DATASET EXCERPTS:
((

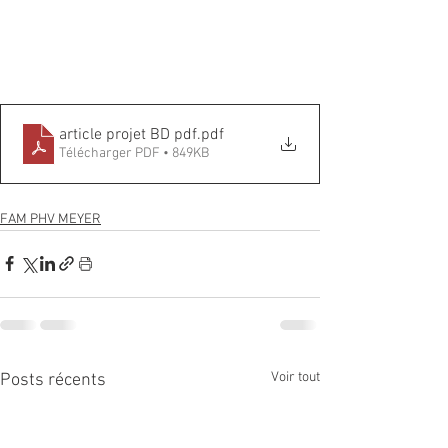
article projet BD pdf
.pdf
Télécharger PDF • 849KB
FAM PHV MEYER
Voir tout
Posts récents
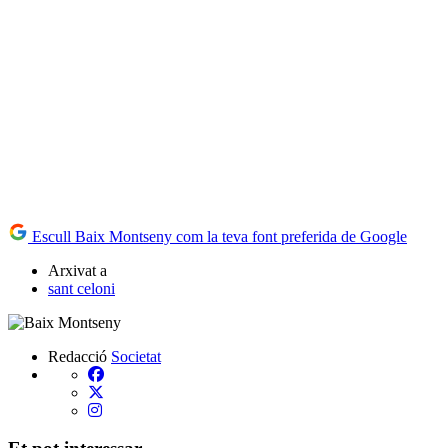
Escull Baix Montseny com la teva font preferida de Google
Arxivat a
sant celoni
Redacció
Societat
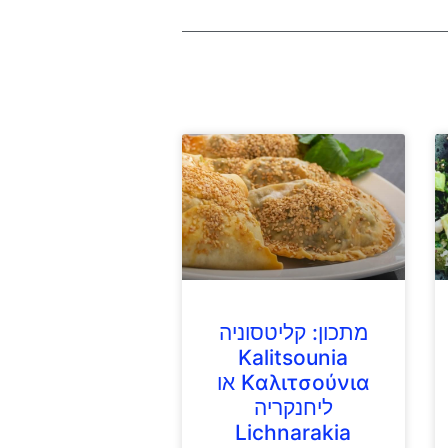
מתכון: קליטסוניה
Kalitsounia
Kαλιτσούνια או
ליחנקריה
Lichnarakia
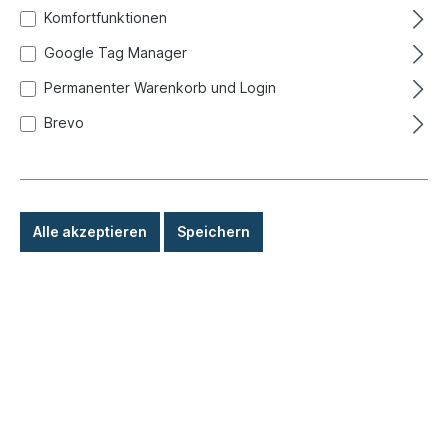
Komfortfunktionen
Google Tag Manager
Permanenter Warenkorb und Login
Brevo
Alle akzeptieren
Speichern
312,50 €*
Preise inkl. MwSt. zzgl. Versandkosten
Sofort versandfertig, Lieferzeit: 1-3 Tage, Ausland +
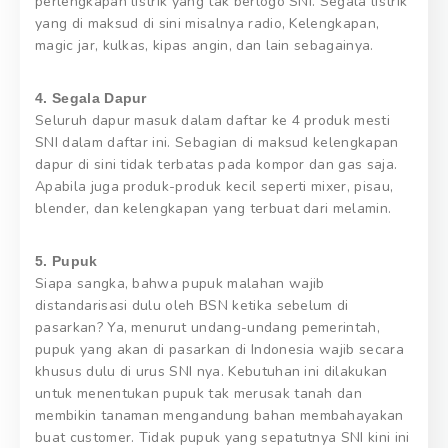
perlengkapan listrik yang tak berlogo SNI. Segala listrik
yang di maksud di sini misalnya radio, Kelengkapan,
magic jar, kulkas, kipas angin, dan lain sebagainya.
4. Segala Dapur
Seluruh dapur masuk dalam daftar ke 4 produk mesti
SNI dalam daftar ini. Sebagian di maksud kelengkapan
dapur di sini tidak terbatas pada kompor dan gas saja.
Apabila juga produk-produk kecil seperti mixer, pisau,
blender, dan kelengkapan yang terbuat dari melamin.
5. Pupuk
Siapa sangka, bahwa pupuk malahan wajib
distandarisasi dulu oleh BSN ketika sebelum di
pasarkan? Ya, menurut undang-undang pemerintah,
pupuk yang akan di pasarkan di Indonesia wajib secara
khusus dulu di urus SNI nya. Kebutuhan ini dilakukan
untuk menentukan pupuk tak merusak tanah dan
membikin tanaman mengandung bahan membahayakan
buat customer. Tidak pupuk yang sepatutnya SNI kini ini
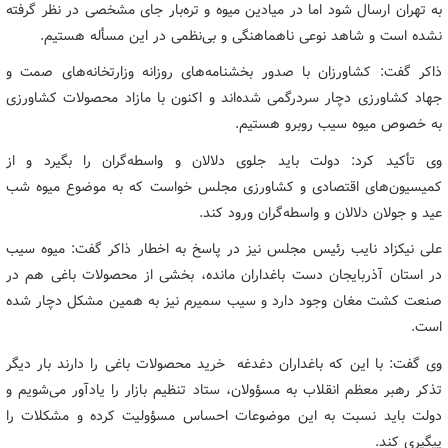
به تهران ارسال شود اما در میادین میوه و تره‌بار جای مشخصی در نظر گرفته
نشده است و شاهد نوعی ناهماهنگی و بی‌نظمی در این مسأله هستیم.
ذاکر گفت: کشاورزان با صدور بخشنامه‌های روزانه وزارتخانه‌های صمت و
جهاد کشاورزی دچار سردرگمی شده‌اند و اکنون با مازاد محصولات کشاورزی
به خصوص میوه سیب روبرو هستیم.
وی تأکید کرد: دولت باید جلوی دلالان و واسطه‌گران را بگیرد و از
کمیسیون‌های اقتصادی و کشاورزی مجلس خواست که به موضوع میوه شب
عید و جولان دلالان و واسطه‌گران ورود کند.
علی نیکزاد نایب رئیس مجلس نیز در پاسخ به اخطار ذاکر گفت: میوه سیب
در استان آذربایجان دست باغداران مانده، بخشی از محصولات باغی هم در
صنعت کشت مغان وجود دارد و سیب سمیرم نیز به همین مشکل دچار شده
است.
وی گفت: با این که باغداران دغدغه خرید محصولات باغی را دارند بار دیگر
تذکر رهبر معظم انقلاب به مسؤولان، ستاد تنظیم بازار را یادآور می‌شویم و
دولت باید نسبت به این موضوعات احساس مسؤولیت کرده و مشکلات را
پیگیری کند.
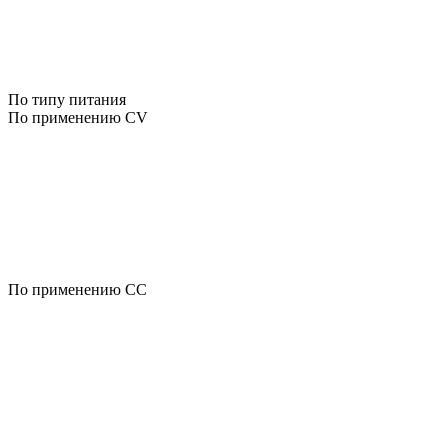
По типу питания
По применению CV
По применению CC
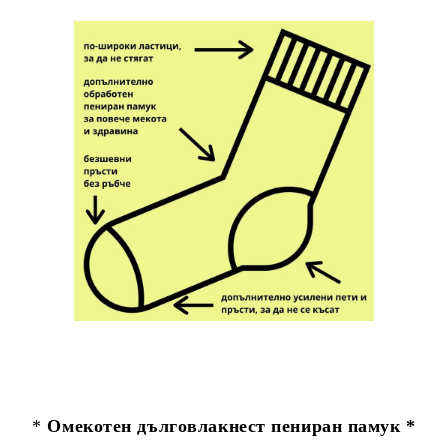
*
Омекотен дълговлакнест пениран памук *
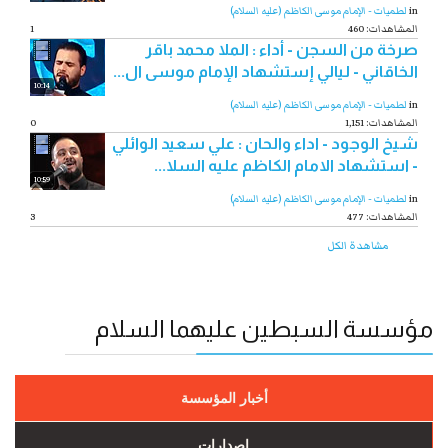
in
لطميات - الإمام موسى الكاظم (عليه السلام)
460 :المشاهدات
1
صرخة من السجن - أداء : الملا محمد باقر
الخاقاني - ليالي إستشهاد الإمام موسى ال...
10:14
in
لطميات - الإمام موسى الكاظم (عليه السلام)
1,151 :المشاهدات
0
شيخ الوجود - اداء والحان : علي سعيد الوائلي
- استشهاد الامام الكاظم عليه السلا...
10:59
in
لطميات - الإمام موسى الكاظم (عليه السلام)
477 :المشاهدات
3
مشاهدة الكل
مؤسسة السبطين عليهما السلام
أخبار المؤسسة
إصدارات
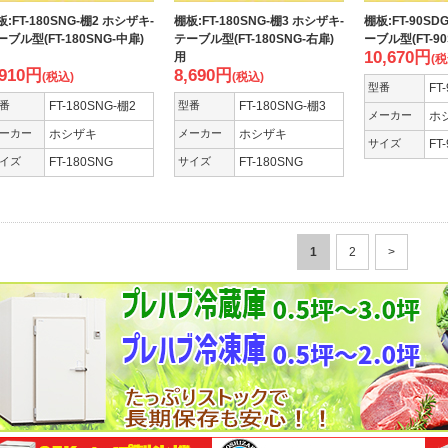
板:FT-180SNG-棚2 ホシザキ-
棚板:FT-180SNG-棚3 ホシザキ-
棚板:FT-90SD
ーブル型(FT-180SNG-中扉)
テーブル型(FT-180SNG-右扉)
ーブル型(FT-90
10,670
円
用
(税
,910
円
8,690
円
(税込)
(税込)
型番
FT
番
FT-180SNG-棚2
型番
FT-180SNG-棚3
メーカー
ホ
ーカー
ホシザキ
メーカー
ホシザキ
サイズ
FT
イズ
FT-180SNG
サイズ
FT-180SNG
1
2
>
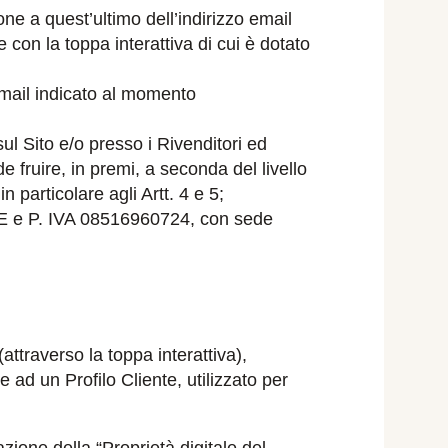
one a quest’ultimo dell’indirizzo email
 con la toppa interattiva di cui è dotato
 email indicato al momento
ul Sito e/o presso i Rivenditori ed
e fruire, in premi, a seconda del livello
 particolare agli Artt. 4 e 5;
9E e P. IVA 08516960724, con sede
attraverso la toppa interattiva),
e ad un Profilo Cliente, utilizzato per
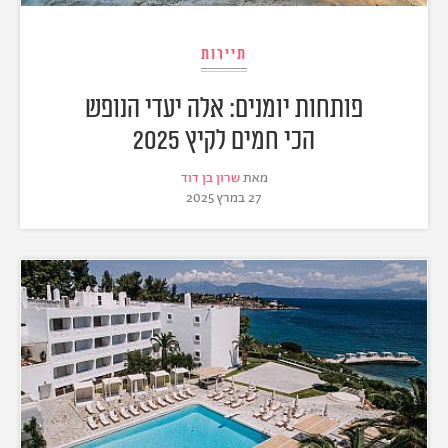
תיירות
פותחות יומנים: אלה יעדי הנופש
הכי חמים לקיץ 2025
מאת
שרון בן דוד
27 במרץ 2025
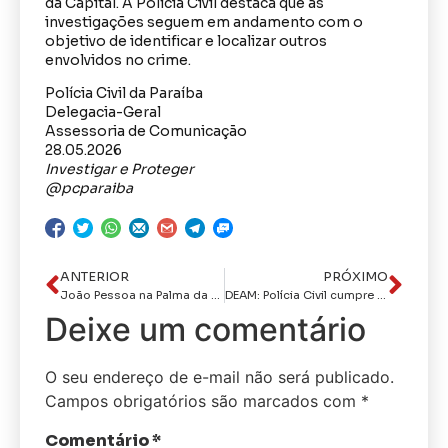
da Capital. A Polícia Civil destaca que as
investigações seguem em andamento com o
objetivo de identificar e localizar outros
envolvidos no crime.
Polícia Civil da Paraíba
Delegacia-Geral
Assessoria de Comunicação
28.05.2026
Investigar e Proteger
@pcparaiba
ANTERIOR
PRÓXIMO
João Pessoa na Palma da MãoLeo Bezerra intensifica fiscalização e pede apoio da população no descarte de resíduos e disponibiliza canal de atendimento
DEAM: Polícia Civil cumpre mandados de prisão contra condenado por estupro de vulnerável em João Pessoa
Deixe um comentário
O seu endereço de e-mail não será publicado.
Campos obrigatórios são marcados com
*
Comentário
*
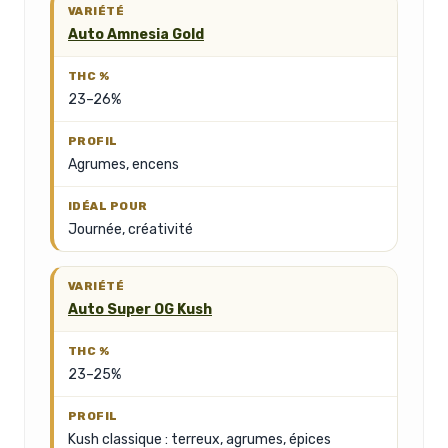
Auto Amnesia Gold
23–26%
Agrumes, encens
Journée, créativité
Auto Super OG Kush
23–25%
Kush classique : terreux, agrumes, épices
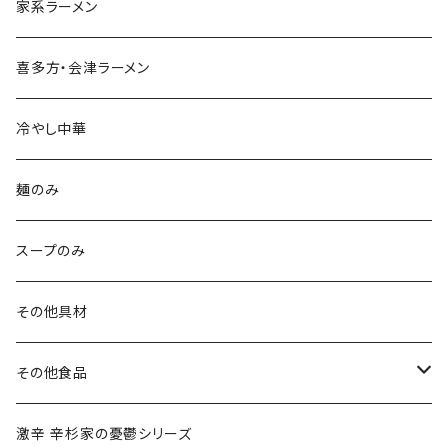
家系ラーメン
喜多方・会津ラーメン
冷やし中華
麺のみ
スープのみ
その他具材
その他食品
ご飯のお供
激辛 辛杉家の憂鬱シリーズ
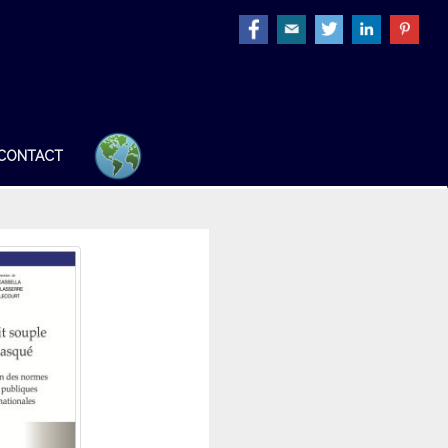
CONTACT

))

GOAL OF THE EXERCISE: Repeat each of the entries above exactly, but do not carry over the pictures.

EXERCISE ANSWER:
article projet BD pdf
.pdf
Télécharger PDF • 849KB
FAM PHV MEYER
Voir tout
Posts récents
Escull Baix Montseny com la teva font preferida de Google
Arxivat a
sant celoni
Redacció
Societat
מתכון: קליטסוניה
Kalitsounia
Kαλιτσούνια או
ליחנקריה
Lichnarakia
Komfortfunktionen
Google Tag Manager
Permanenter Warenkorb und Login
Brevo
Alle akzeptieren
Speichern
312,50 €*
Preise inkl. MwSt. zzgl. Versandkosten
Sofort versandfertig, Lieferzeit: 1-3 Tage, Ausland +
perlengkapan listrik yang tak berlogo SNI. Segala listrik
yang di maksud di sini misalnya radio, Kelengkapan,
magic jar, kulkas, kipas angin, dan lain sebagainya.
4. Segala Dapur
Seluruh dapur masuk dalam daftar ke 4 produk mesti
SNI dalam daftar ini. Sebagian di maksud kelengkapan
dapur di sini tidak terbatas pada kompor dan gas saja.
Apabila juga produk-produk kecil seperti mixer, pisau,
blender, dan kelengkapan yang terbuat dari melamin.
5. Pupuk
Siapa sangka, bahwa pupuk malahan wajib
distandarisasi dulu oleh BSN ketika sebelum di
pasarkan? Ya, menurut undang-undang pemerintah,
pupuk yang akan di pasarkan di Indonesia wajib secara
khusus dulu di urus SNI nya. Kebutuhan ini dilakukan
untuk menentukan pupuk tak merusak tanah dan
membikin tanaman mengandung bahan membahayakan
buat customer. Tidak pupuk yang sepatutnya SNI kini ini
به تهران ارسال شود اما در میادین میوه و تره‌بار جای مشخصی در نظر گرفته
نشده است و شاهد نوعی ناهماهنگی و بی‌نظمی در این مسأله هستیم.
ذاکر گفت: کشاورزان با صدور بخشنامه‌های روزانه وزارتخانه‌های صمت و
جهاد کشاورزی دچار سردرگمی شده‌اند و اکنون با مازاد محصولات کشاورزی
به خصوص میوه سیب روبرو هستیم.
وی تأکید کرد: دولت باید جلوی دلالان و واسطه‌گران را بگیرد و از
کمیسیون‌های اقتصادی و کشاورزی مجلس خواست که به موضوع میوه شب
عید و جولان دلالان و واسطه‌گران ورود کند.
علی نیکزاد نایب رئیس مجلس نیز در پاسخ به اخطار ذاکر گفت: میوه سیب
در استان آذربایجان دست باغداران مانده، بخشی از محصولات باغی هم در
صنعت کشت مغان وجود دارد و سیب سمیرم نیز به همین مشکل دچار شده
است.
وی گفت: با این که باغداران دغدغه خرید محصولات باغی را دارند بار دیگر
تذکر رهبر معظم انقلاب به مسؤولان، ستاد تنظیم بازار را یادآور می‌شویم و
دولت باید نسبت به این موضوعات احساس مسؤولیت کرده و مشکلات را
پیگیری کند.
По типу питания
По применению CV
По применению CC
*
Омекотен дълговлакнест пениран памук *
in
لطميات - الإمام موسى الكاظم (عليه السلام)
460 :المشاهدات
1
صرخة من السجن - أداء : الملا محمد باقر
الخاقاني - ليالي إستشهاد الإمام موسى ال...
10:14
in
لطميات - الإمام موسى الكاظم (عليه السلام)
1,151 :المشاهدات
0
شيخ الوجود - اداء والحان : علي سعيد الوائلي
- استشهاد الامام الكاظم عليه السلا...
10:59
in
لطميات - الإمام موسى الكاظم (عليه السلام)
477 :المشاهدات
3
مشاهدة الكل
مؤسسة السبطين عليهما السلام
أخبار المؤسسة
إصدارات
板:FT-180SNG-棚2 ホシザキ-
棚板:FT-180SNG-棚3 ホシザキ-
棚板:FT-90SD
ーブル型(FT-180SNG-中扉)
テーブル型(FT-180SNG-右扉)
ーブル型(FT-90
10,670
円
用
(税
,910
円
8,690
円
(税込)
(税込)
型番
FT
番
FT-180SNG-棚2
型番
FT-180SNG-棚3
メーカー
ホ
ーカー
ホシザキ
メーカー
ホシザキ
サイズ
FT
イズ
FT-180SNG
サイズ
FT-180SNG
1
2
>
one a quest’ultimo dell’indirizzo email
 con la toppa interattiva di cui è dotato
 email indicato al momento
ul Sito e/o presso i Rivenditori ed
e fruire, in premi, a seconda del livello
 particolare agli Artt. 4 e 5;
9E e P. IVA 08516960724, con sede
attraverso la toppa interattiva),
e ad un Profilo Cliente, utilizzato per
תיירות
פותחות יומנים: אלה יעדי הנופש
הכי חמים לקיץ 2025
מאת
שרון בן דוד
27 במרץ 2025
da Capital. A Polícia Civil destaca que as
investigações seguem em andamento com o
objetivo de identificar e localizar outros
envolvidos no crime.
Polícia Civil da Paraíba
Delegacia-Geral
Assessoria de Comunicação
28.05.2026
Investigar e Proteger
@pcparaiba
ANTERIOR
PRÓXIMO
João Pessoa na Palma da MãoLeo Bezerra intensifica fiscalização e pede apoio da população no descarte de resíduos e disponibiliza canal de atendimento
DEAM: Polícia Civil cumpre mandados de prisão contra condenado por estupro de vulnerável em João Pessoa
Deixe um comentário
O seu endereço de e-mail não será publicado.
Campos obrigatórios são marcados com
*
Comentário
*
Auto Amnesia Gold
23–26%
Agrumes, encens
Journée, créativité
Auto Super OG Kush
23–25%
Kush classique : terreux, agrumes, épices
家系ラーメン
喜多方・会津ラーメン
冷やし中華
麺のみ
スープのみ
その他具材
その他食品
ご飯のお供
激辛 辛杉家の憂鬱シリーズ
CONTACT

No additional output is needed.